::: Data to process
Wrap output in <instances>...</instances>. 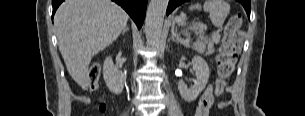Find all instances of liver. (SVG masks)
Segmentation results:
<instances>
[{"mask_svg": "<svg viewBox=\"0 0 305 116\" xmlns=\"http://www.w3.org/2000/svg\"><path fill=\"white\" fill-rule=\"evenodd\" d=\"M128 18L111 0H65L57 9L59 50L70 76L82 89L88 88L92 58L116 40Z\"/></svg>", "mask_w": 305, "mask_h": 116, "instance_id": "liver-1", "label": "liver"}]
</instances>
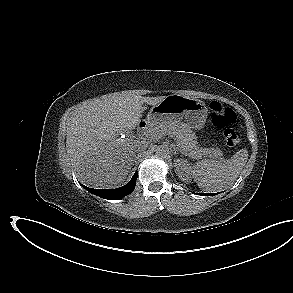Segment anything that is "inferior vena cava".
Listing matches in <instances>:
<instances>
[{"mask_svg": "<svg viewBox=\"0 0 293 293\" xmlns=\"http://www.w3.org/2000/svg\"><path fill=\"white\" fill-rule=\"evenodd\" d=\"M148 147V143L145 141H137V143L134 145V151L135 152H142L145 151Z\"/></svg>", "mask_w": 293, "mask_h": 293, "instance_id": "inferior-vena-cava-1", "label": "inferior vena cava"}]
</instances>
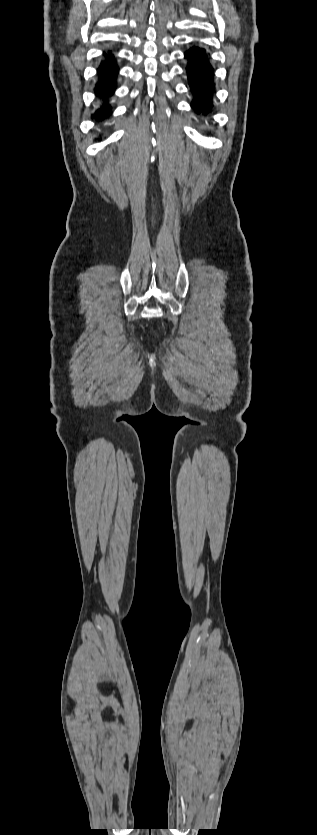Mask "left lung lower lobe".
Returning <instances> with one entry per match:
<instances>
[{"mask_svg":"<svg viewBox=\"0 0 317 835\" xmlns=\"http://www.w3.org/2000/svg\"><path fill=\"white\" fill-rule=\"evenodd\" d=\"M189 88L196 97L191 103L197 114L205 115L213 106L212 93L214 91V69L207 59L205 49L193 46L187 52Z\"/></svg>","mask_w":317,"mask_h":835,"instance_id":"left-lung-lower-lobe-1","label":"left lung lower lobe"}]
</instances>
::::::
- _Problem requirements_
Retype the lines exactly as they appear, beginning with the line that contains "Segment anything that" and ending with the final line of the entries, and omit the pictures.

- _Response_
Segment anything that is "inferior vena cava".
Listing matches in <instances>:
<instances>
[{"mask_svg": "<svg viewBox=\"0 0 293 293\" xmlns=\"http://www.w3.org/2000/svg\"><path fill=\"white\" fill-rule=\"evenodd\" d=\"M148 147V143L145 141H137V143L134 145V151L135 152H142L145 151Z\"/></svg>", "mask_w": 293, "mask_h": 293, "instance_id": "inferior-vena-cava-1", "label": "inferior vena cava"}]
</instances>
Mask "left lung lower lobe".
Returning <instances> with one entry per match:
<instances>
[{"mask_svg":"<svg viewBox=\"0 0 317 835\" xmlns=\"http://www.w3.org/2000/svg\"><path fill=\"white\" fill-rule=\"evenodd\" d=\"M189 88L196 97L191 103L197 114L205 115L213 106L212 93L214 91V69L207 59L205 49L193 46L187 52Z\"/></svg>","mask_w":317,"mask_h":835,"instance_id":"left-lung-lower-lobe-1","label":"left lung lower lobe"}]
</instances>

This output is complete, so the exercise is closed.